__TASK GOAL__: The following entries should be restated word for word, pictures excluded.

........

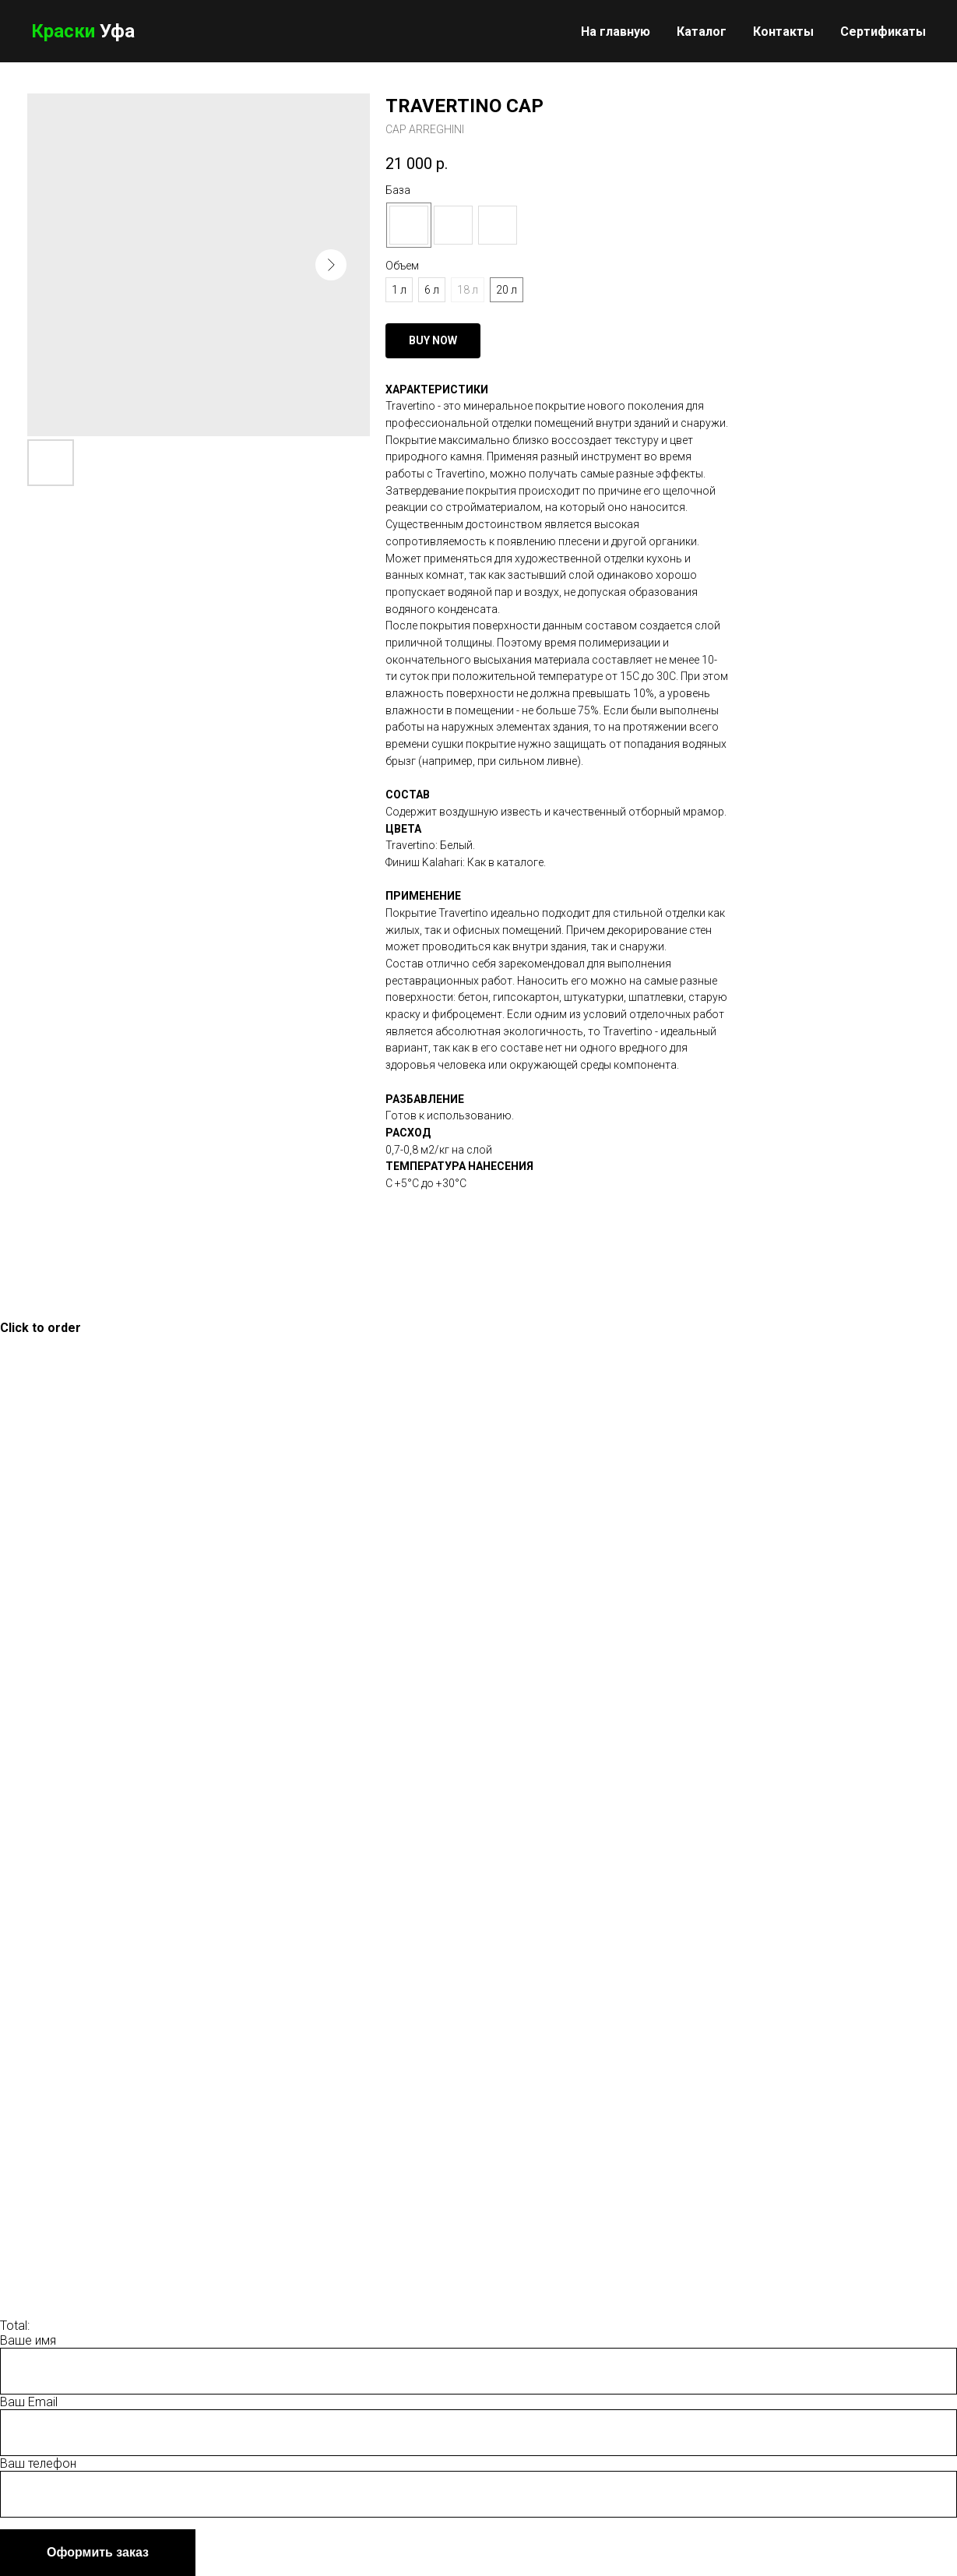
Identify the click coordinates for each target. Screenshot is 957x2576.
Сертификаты (883, 31)
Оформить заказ (98, 2552)
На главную (615, 31)
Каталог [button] (702, 31)
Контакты (783, 31)
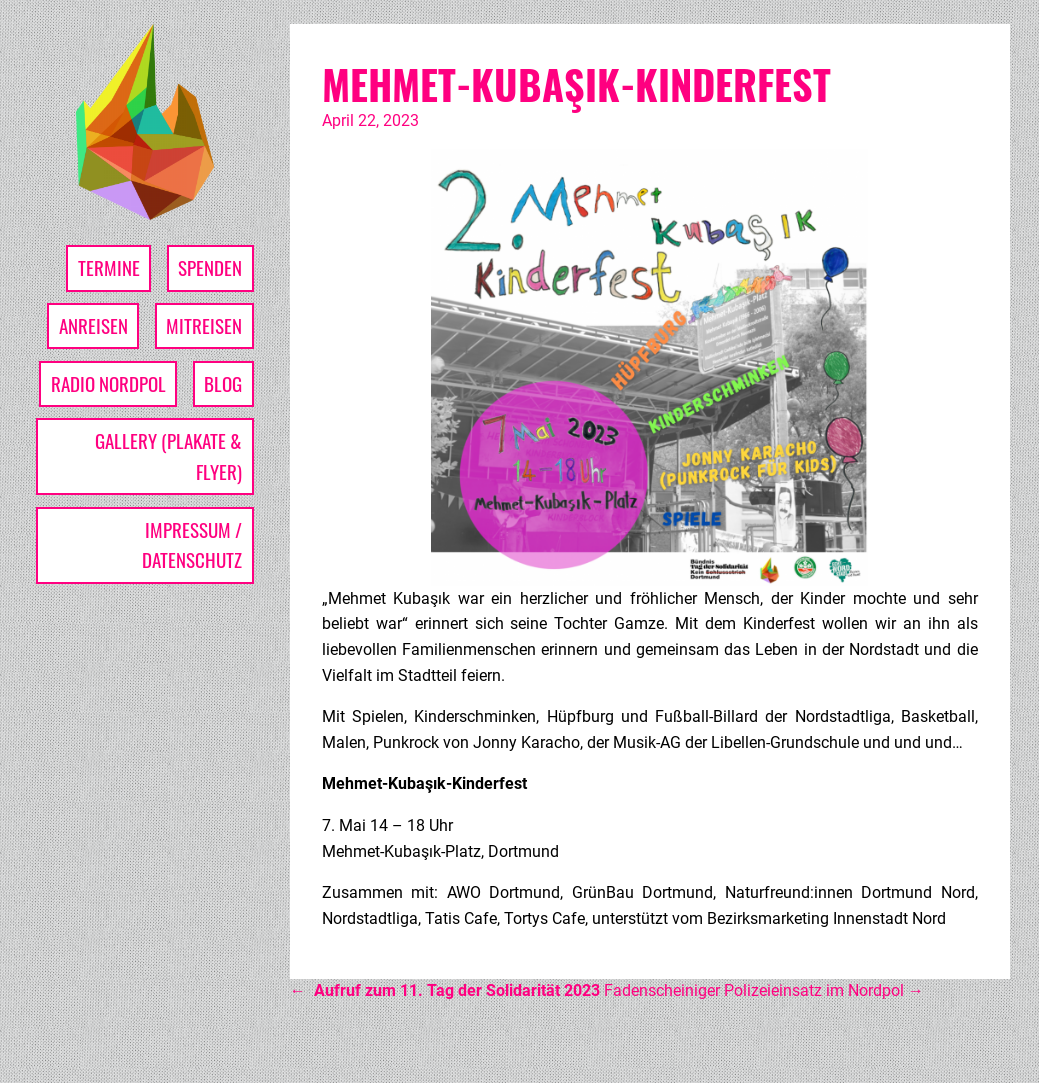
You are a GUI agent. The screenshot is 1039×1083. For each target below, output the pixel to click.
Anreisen (93, 325)
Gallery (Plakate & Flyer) (168, 456)
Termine (109, 267)
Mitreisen (204, 325)
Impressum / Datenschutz (192, 545)
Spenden (210, 267)
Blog (223, 383)
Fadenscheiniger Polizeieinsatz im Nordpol (764, 990)
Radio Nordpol (108, 383)
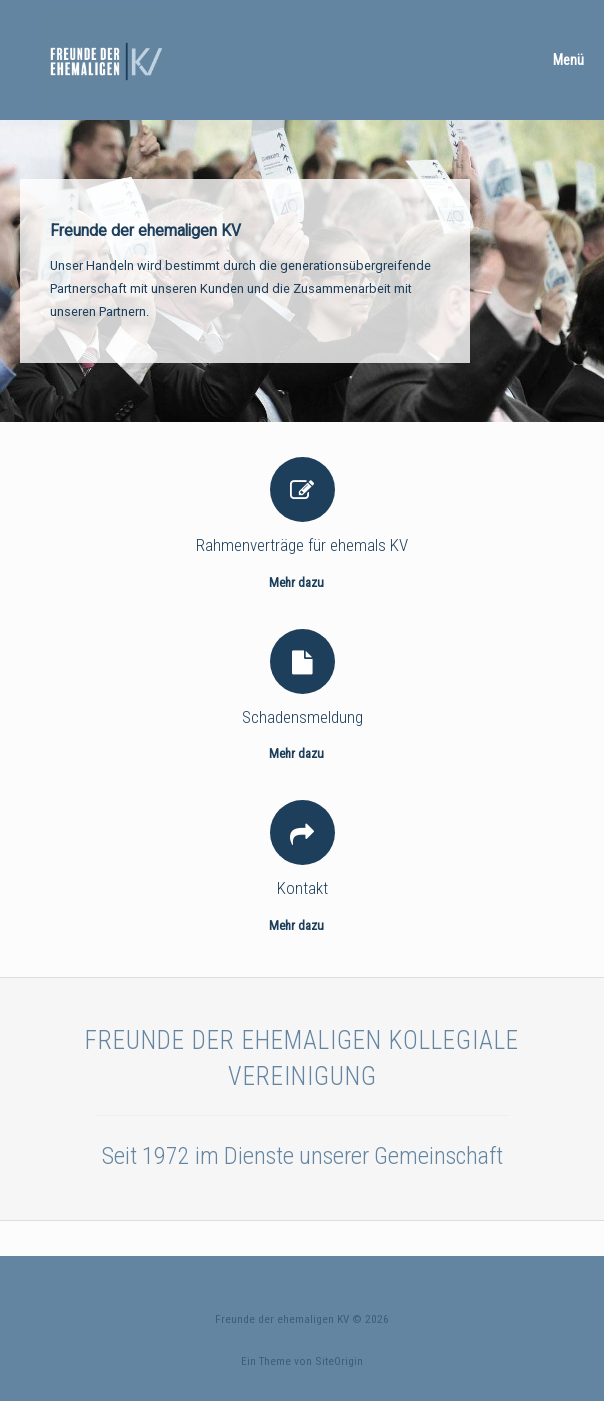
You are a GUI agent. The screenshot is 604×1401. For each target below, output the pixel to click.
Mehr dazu (302, 582)
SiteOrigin (339, 1361)
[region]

........

__REPLY__:
Identify the click coordinates for each target. Screenshot is 957x2576.
Сертификаты (883, 31)
Оформить заказ (98, 2552)
На главную (615, 31)
Каталог [button] (702, 31)
Контакты (783, 31)
You are a GUI agent. The screenshot is 1039×1083. For each target below, output the pixel to click.
Anreisen (93, 325)
Gallery (Plakate & Flyer) (168, 456)
Termine (109, 267)
Mitreisen (204, 325)
Impressum / Datenschutz (192, 545)
Spenden (210, 267)
Blog (223, 383)
Fadenscheiniger Polizeieinsatz im Nordpol (764, 990)
Radio Nordpol (108, 383)
You are a GUI agent. The screenshot is 604×1401. For each target below, output the pixel to click.
Mehr dazu (302, 582)
SiteOrigin (339, 1361)
[region]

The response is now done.